In order to dispose of Tommy Burns so far as this book is concerned, it is necessary to break the chronological order of contests and jump twelve years. Between his defeat by Johnson and the encounter to be described now, the records tell us that he engaged in five matches, none of the first importance. Then, in July of 1920, an affair was arranged with Joe Beckett, the Heavy-weight Champion of England. This took place at the Albert Hall, and should be regarded rather as an event than as an athletic contest.

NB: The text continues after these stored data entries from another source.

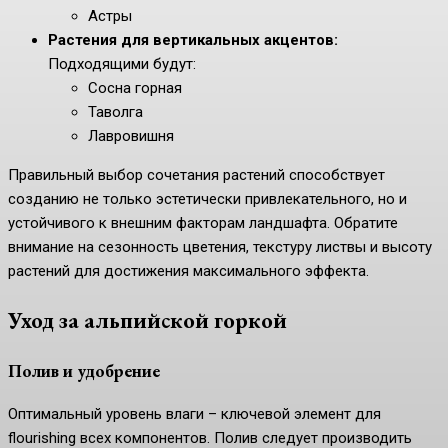
Астры
Растения для вертикальных акцентов:
Подходящими будут:
Сосна горная
Таволга
Лавровишня
Правильный выбор сочетания растений способствует
созданию не только эстетически привлекательного, но и
устойчивого к внешним факторам ландшафта. Обратите
внимание на сезонность цветения, текстуру листвы и высоту
растений для достижения максимального эффекта.
Уход за альпийской горкой
Полив и удобрение
Оптимальный уровень влаги – ключевой элемент для
flourishing всех компонентов. Полив следует производить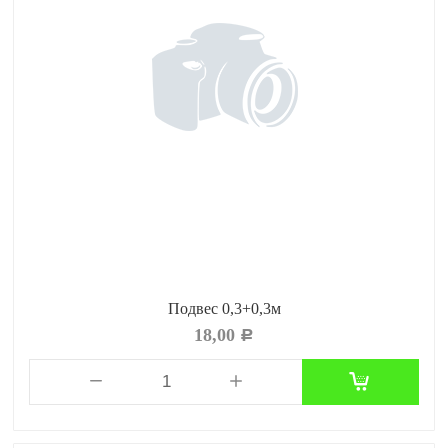
Подвес 0,3+0,3м
18,00
Р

As already suggested, the interest in many widely-advertised glove-fights is spurious: a passion of sensationalism stimulated by the Press. The fight between Beckett and Burns hardly comes under that head, because there is always a genuine interest in watching the return of a veteran, whether that veteran be boxer or prima donna. Burns had been in the hey-day of his fame when Joe Beckett was a young lad. He had been execrated by sportsmen for his trick of “mouth-fighting,” for trying to intimidate his antagonists by heaping insult upon injury during the course of a battle; and also for his rank commercialism. He had been one of the first “business boxers” to be seen in England, and we had been rather appalled by the phenomena. Since those days we have grasped the fact that there is a practically negligible correlation between professional sport and sportsmanship, so far at least as boxing goes—especially now that men like Jim Driscoll and Pat O’Keefe (both of whom appeared as seconds in Beckett’s and Burns’s corners respectively) have retired. It was from Burns that we first learned the dodge of demanding a fixed fee for a contest—so much down, whatever happened. And Burns, 155 having through his Press agents arranged to be famous and to be a certain attraction to the multitude, could get pretty well what he asked.

To set against this unpleasing but no doubt justifiable business acumen, Burns was gloriously plucky. And in his fight with Beckett he displayed that merit undiminished. People remember these things; they remember the fame (never in Burns’s case entirely undeserved) and the good points quite as readily as the notoriety and the bad ones: so that Burns had a great following at the Albert Hall, and, in despite of his age and condition, his chances against the younger and stronger man were considered good.

I had seen Burns watching several fights during that year, and his appearance did not suggest the hardened pugilist. Even in the ring after training he was much too fat, and he did not box like a young man. He was thirty-nine and looked a good deal more. Yet he remembered a good deal of his boxing. His footwork was still excellent, though he wasted his height by keeping his feet too far apart. His blows, however, were not really hard, except when he made a special effort to knock Beckett out. For punishment the English champion’s hitting was much more level and dangerous. But Beckett looked singularly foolish on several occasions: he hooked and he swung and he led, and over and over again his opponent simply wasn’t there. Burns’s defence was good, and it was youth and strength that beat him. But he deserved to be beaten if only for continued holding and “lying on” his man. “Lying on” consists of resting your head on your antagonist’s chest or shoulder, making some pretence at in-fighting, but all the while throwing your weight forward so that you get a good rest, and your opponent holds you up and loses energy in so doing. In a long contest between heavy-weights it is extremely important to save all the strength you can and to make your man do the more work.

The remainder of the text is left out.